## WHAT NEEDS TO BE DONE
Going through the entries below, copy out each line that contains "поединок".
BEGIN GIVEN RECORDS
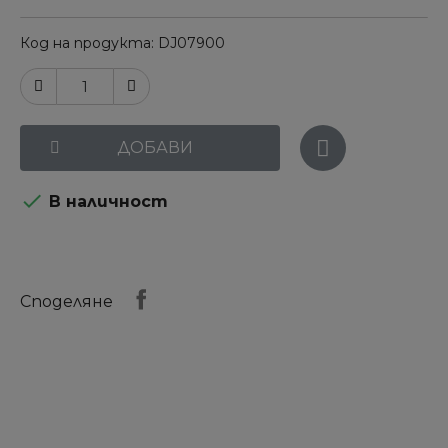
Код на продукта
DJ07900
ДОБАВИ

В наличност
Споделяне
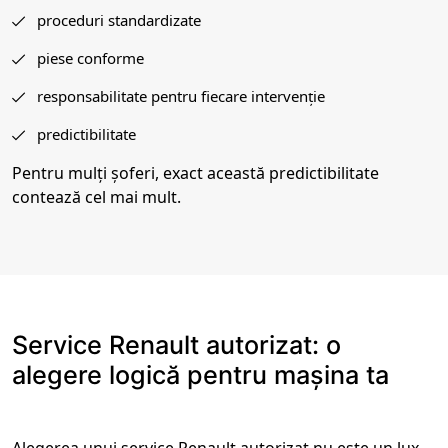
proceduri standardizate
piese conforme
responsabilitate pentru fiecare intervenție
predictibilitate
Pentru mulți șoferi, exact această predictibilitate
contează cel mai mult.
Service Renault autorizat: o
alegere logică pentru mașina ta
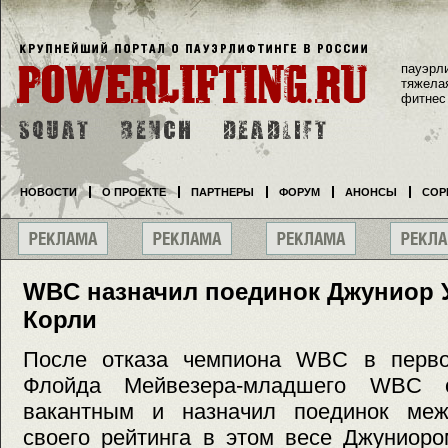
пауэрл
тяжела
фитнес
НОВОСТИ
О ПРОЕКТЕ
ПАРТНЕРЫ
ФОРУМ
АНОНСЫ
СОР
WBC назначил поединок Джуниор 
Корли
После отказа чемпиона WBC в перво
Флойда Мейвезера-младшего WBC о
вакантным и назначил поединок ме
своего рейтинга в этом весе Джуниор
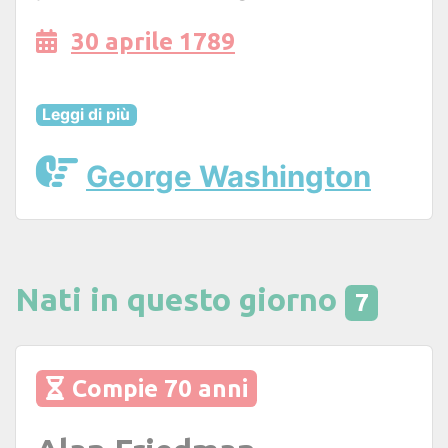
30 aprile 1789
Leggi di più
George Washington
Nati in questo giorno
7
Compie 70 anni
END GIVEN RECORDS
BEGIN GIVEN RECORDS
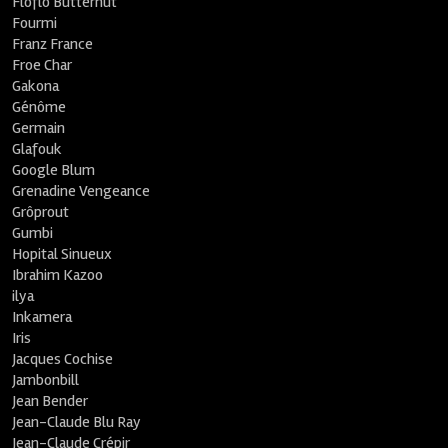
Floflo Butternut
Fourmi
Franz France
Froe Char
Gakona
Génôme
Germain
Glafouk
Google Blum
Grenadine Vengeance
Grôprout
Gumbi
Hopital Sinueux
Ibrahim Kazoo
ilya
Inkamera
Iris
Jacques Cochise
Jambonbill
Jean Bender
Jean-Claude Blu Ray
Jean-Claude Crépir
END GIVEN RECORDS
BEGIN GIVEN RECORDS
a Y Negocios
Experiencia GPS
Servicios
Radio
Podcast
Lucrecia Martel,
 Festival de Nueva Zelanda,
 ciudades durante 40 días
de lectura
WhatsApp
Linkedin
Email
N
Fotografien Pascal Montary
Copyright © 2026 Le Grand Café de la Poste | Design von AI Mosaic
END GIVEN RECORDS
## OUTPUT OF THE EXERCISE
WBC назначил поединок Джуниор 
вакантным и назначил поединок ме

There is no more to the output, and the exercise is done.